A esperança é que haja mais Back2Black e que se volte a ter a Leopoldina como espaço para outros eventos.O Rio não está se reunindo apenas para discutir a África. Primeiro foi a Casa do Saber, que já tem três anos e nada menos que 80 cursos programados para o segundo semestre. Depois surgiu o Polo Contemporâneo do Pensamento. Como universidades livres, ali se fala de tudo - de filosofia à física quântica, de arte à ciência. Agora há uma versão mais informal, uma espécie de Casa do Saber, a Oste-Rio. Num restaurante de Ipanema, há 17 segundas-feiras, o economista André Urani vem reunindo cabeças célebres ou anônimas interessadas no futuro do Rio.
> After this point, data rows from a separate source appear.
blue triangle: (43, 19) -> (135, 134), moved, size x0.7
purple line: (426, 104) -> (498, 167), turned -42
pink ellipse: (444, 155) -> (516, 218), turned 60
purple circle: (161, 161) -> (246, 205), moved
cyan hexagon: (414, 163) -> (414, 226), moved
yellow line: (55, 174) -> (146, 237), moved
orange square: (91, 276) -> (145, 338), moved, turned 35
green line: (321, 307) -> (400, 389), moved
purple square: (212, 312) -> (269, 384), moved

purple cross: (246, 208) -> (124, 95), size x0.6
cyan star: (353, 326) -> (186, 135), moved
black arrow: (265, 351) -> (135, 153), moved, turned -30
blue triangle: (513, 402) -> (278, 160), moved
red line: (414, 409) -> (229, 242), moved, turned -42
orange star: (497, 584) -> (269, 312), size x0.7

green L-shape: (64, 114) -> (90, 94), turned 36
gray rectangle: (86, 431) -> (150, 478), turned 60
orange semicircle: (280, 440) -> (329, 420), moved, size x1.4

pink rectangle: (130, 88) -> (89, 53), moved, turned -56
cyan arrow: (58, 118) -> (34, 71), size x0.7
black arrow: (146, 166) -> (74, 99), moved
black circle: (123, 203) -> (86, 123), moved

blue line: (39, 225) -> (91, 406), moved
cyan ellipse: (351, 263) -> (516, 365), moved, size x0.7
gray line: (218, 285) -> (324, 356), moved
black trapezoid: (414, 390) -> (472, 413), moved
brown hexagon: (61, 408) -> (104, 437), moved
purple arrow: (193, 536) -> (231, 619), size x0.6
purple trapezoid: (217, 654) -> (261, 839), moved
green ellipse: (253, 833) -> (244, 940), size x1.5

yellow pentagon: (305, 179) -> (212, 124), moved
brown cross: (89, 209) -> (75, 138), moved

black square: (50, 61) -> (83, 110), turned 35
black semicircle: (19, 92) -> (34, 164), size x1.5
Na última sessão, o tema foi a revitalização do Porto, com a presença do secretário municipal de Urbanismo, Sergio Dias. A sessão funcionou como uma audiência pública.Detalhe: durante o bate-papo, come-se bem e bebese um bom vinho, a preços razoáveis.
Fonte: Jornal O Globo 02/09/09

segunda-feira, 3 de agosto de 2009

Casa do Saber

Minha filha Julia me deu de presente um curso da Casa do Saber, à minha escolha. Lindinha. Como moro a duas horas e meia de carro da Lagoa (e mal dando conta da minha vida por aqui...), acho que vou escolher um com menos encontros. Muito provavelmente, o do Boni ("No ar, um campeão de audiência de todos os tempos"), mas não sei, estou na maior dúvida. Tem um sobre os caminhos da ficção literária com a Ana Maria Machado que está me tentando. A Cora Rónai vai dar um sobre Bollywood. O tema não me interessou, mas com Cora Rónai não tem como não ser legal. Estes cursos são uma tentação. Se eu fosse madame e morasse no Rio ia viver lá.